(Saved data entries)
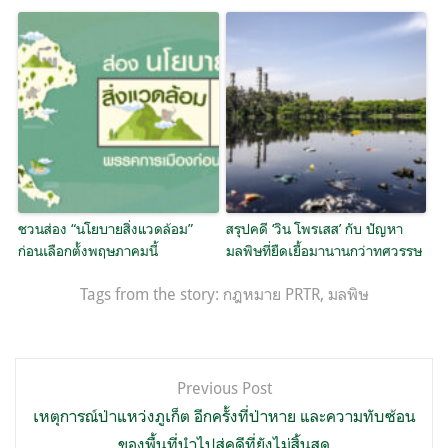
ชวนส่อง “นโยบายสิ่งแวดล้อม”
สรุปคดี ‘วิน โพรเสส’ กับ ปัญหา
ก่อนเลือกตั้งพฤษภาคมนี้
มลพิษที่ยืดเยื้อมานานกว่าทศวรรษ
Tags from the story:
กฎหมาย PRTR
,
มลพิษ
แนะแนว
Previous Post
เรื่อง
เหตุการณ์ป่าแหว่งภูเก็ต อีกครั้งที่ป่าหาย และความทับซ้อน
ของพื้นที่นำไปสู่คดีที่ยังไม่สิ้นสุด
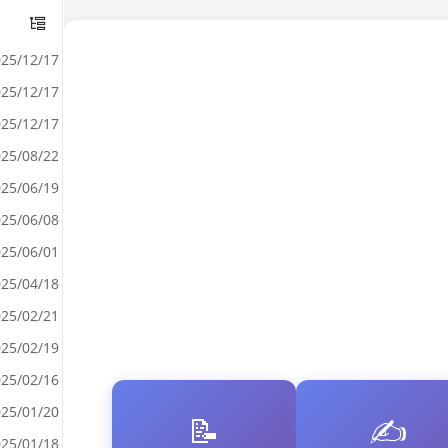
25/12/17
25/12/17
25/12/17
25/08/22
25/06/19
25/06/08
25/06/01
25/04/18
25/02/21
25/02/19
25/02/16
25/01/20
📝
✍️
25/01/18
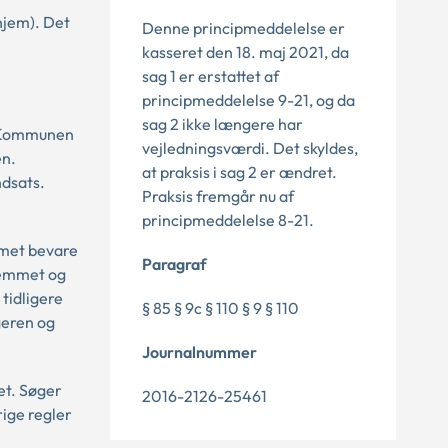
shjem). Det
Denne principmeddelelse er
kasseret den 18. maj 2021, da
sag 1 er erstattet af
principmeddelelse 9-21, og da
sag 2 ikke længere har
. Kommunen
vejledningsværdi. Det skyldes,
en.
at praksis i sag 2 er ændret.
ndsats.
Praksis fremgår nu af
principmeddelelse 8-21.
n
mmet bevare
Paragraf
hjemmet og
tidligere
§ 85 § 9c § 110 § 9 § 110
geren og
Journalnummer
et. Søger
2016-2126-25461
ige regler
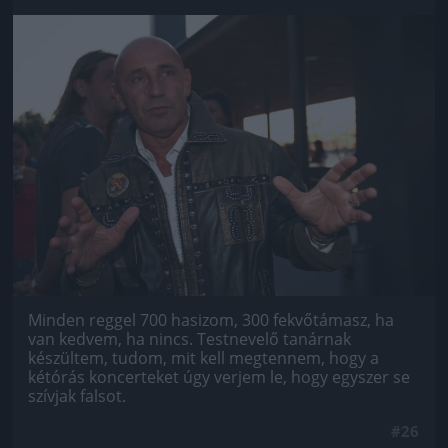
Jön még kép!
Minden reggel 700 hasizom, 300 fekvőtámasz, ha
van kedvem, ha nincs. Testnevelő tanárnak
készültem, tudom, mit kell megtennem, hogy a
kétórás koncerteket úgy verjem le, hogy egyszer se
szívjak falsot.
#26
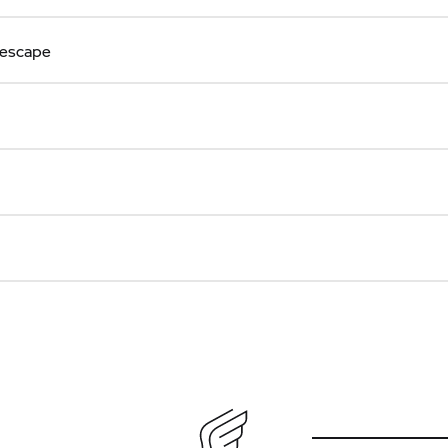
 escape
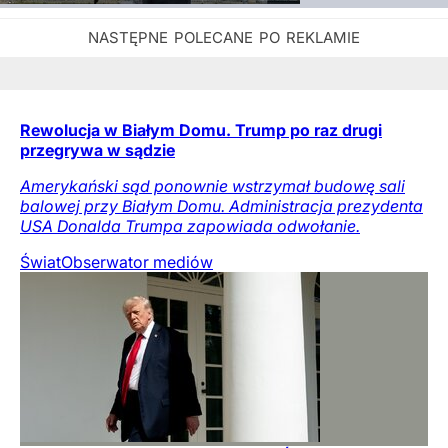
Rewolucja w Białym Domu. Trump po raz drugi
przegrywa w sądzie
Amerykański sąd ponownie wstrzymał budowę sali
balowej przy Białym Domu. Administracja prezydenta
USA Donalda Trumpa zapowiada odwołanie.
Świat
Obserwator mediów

==

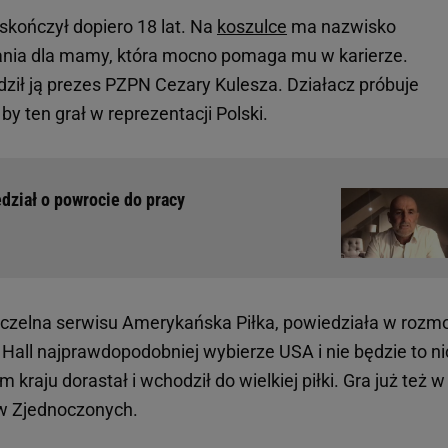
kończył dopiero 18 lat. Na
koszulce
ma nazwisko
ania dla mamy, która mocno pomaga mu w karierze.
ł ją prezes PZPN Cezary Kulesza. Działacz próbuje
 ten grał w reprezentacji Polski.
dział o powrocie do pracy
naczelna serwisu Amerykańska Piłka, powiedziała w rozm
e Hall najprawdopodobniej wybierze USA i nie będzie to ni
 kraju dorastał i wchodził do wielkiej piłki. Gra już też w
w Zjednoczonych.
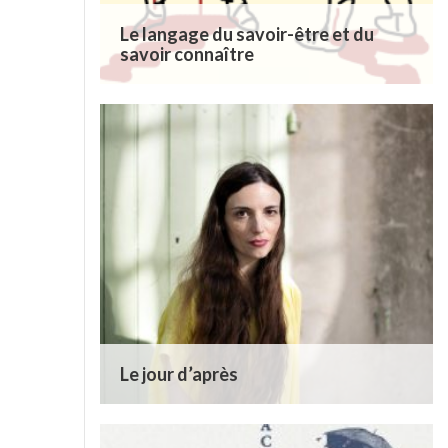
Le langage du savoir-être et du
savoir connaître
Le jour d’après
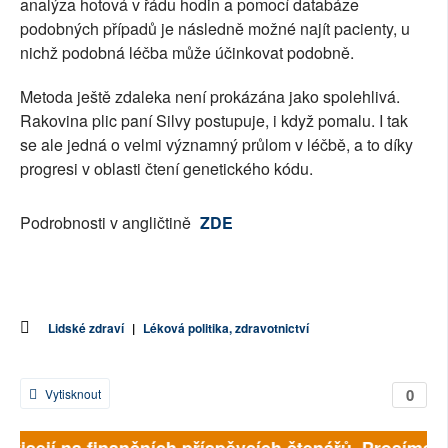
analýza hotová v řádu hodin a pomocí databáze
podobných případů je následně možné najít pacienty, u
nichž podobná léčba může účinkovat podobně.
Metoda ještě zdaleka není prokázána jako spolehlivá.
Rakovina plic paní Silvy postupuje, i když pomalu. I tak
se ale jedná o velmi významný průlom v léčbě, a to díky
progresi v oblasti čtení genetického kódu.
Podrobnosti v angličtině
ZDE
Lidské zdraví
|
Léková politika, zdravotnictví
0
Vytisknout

--

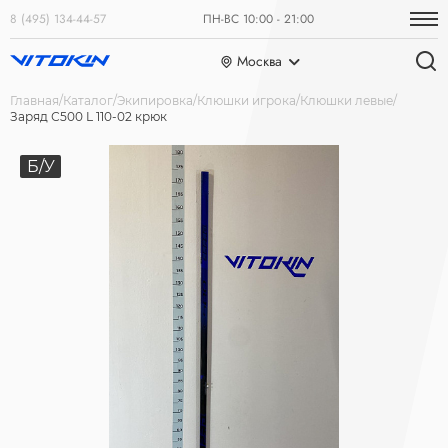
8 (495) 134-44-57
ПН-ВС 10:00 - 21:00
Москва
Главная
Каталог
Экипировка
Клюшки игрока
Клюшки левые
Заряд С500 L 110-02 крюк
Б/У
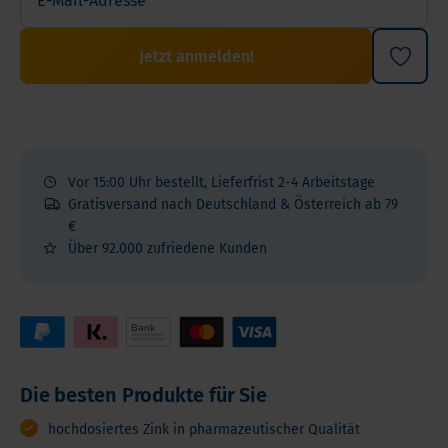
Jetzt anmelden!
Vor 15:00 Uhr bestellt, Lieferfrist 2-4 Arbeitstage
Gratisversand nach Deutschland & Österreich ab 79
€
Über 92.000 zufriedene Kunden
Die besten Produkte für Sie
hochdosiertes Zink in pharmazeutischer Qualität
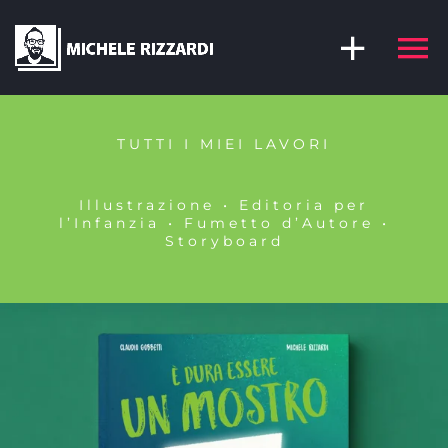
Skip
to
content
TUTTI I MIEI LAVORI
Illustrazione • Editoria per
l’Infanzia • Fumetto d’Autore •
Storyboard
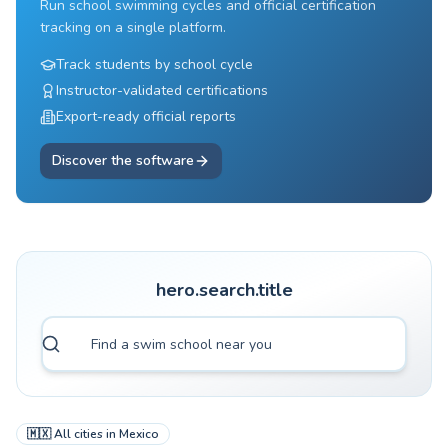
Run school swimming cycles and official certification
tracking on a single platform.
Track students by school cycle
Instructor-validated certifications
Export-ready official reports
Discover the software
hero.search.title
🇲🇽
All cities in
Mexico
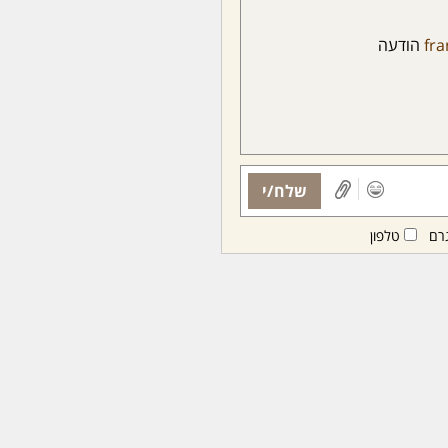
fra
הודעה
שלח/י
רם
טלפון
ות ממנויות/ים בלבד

- Exercise objective -
In the entries above, copy each line that contains the string "savoir".

- Answer section -
Le langage du savoir-être et du
savoir connaître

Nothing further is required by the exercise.